Kassandra Roberts, general manager of U Club Binghamton, wrote in an email that the addendum was added for sustainability purposes.

“Our residents are aware of the utility addendum in the lease, which is common in student housing and overall residents have been accepting of covering the water charge, which is generally around $15 per month,” Roberts wrote. “Sustainability is important to us at U Club Binghamton and we want to engage our residents in the conservation of natural resources. We will be implementing a conservation program for residents with information and tips on how to reduce energy and water usage, which not only helps save costs, but is also good for the planet.”

KT Fitzgerald, a junior double-majoring in psychology and women, gender and sexuality studies, has advocated for housing rights and was part of a recent Student Association (SA) initiative to survey students and expose untrustworthy landlords.
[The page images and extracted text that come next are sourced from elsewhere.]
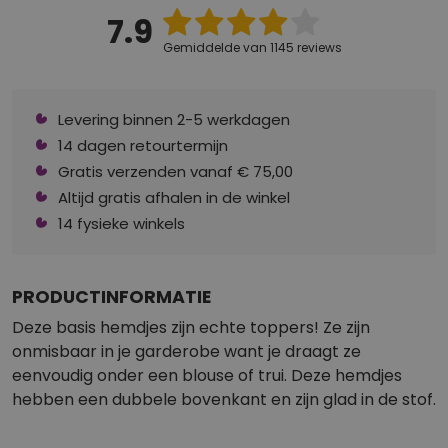
7.9
Gemiddelde van 1145 reviews
Levering binnen 2-5 werkdagen
14 dagen retourtermijn
Gratis verzenden vanaf € 75,00
Altijd gratis afhalen in de winkel
14 fysieke winkels
PRODUCTINFORMATIE
Deze basis hemdjes zijn echte toppers! Ze zijn
onmisbaar in je garderobe want je draagt ze
eenvoudig onder een blouse of trui. Deze hemdjes
hebben een dubbele bovenkant en zijn glad in de stof.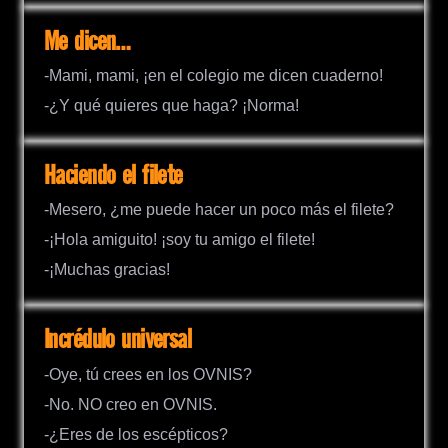
Me dicen…
-Mami, mami, ¡en el colegio me dicen cuaderno!
-¿Y qué quieres que haga? ¡Norma!
Haciendo el filete
-Mesero, ¿me puede hacer un poco más el filete?
-¡Hola amiguito! ¡soy tu amigo el filete!
-¡Muchas gracias!
Incrédulo universal
-Oye, tú crees en los OVNIS?
-No. NO creo en OVNIS.
-¿Eres de los escépticos?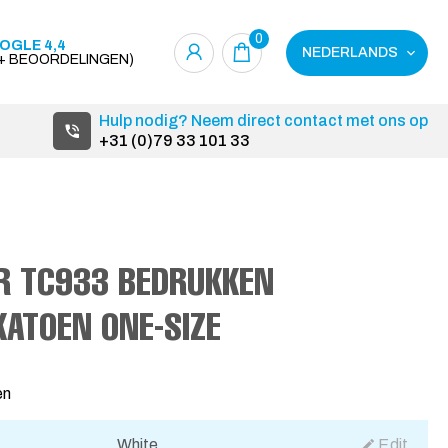
0
OGLE 4,4
NEDERLANDS
0+ BEOORDELINGEN)
Hulp nodig? Neem direct contact met ons op
+31 (0)79 33 101 33
R TC933 BEDRUKKEN
ATOEN ONE-SIZE
en
White
Edit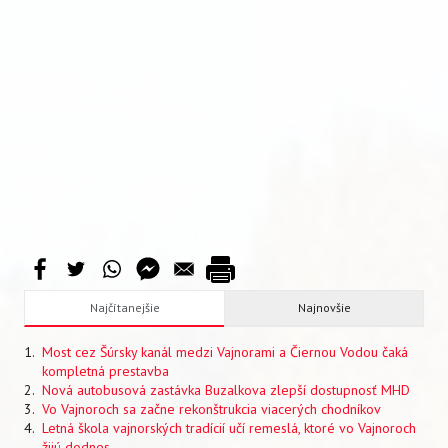
Najčítanejšie
Najnovšie
Most cez Šúrsky kanál medzi Vajnorami a Čiernou Vodou čaká
kompletná prestavba
Nová autobusová zastávka Buzalkova zlepší dostupnosť MHD
Vo Vajnoroch sa začne rekonštrukcia viacerých chodníkov
Letná škola vajnorských tradícií učí remeslá, ktoré vo Vajnoroch
žijú dodnes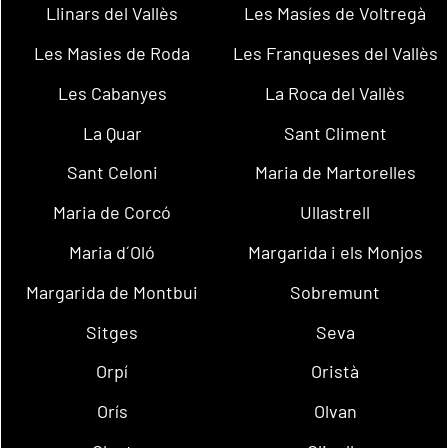
Llinars del Vallès
Les Masíes de Voltregà
Les Masies de Roda
Les Franqueses del Vallès
Les Cabanyes
La Roca del Vallès
La Quar
Sant Climent
Sant Celoni
Maria de Martorelles
Maria de Corcó
Ullastrell
Maria d´Oló
Margarida i els Monjos
Margarida de Montbui
Sobremunt
Sitges
Seva
Orpí
Oristà
Orís
Olvan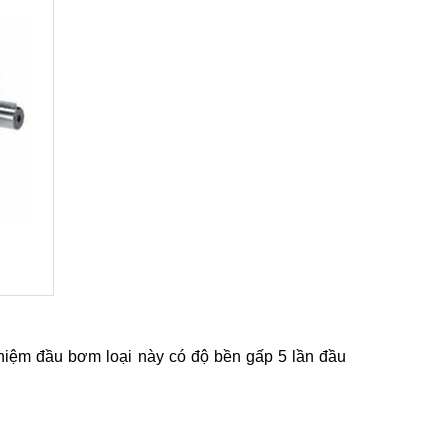
hiệm đầu bơm loại này có độ bền gấp 5 lần đầu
Fitzgerald first heard about the addendum in a GroupMe for BU tenants, and has tried to give students options on how to go about the new fees.

“Unfortunately, some U Club [Binghamton] residents cannot afford the unexpected costs and were left scrambling for solutions, whether that be challenging the addendum via organizing or legal means, or needing to break the lease and find a new place to live,” Fitzgerald wrote. “To me, this addendum is deceptive, it is predatory, it is greedy and it is unfair not only to U Club Binghamton residents, but to our wider community that is negatively impacted by price hikes in housing fees and gentrified housing developments.”

An option for off-campus students seeking legal advice on their leases is to reach out to the Off Campus College (OCC) Legal Clinic, which offers free legal advice to all BU students. However, Nicholas Scarantino, who is currently the only attorney listed online as available in the Clinic, is an attorney at Levene Gouldin & Thompson, LLP, which represents U Club Binghamton and cannot aid students with legal issues regarding U Club Binghamton.

Fitzgerald wrote that BU needs to do more for students facing concerns with housing off campus.

“Frankly, the University needs to step in and make students aware of the community’s housing crisis and what that involves,” Fitzgerald wrote. “The SA, [New York Public Interest Research Group (NYPIRG)] and Stakeholders [of Broome County] recently did a great job hosting an event dedicated to providing students with this information, but more should be done by the University itself to combat these issues. Additionally, the University’s free OCC Legal Clinic for students should offer representation that does not present such a major conflict of interest.”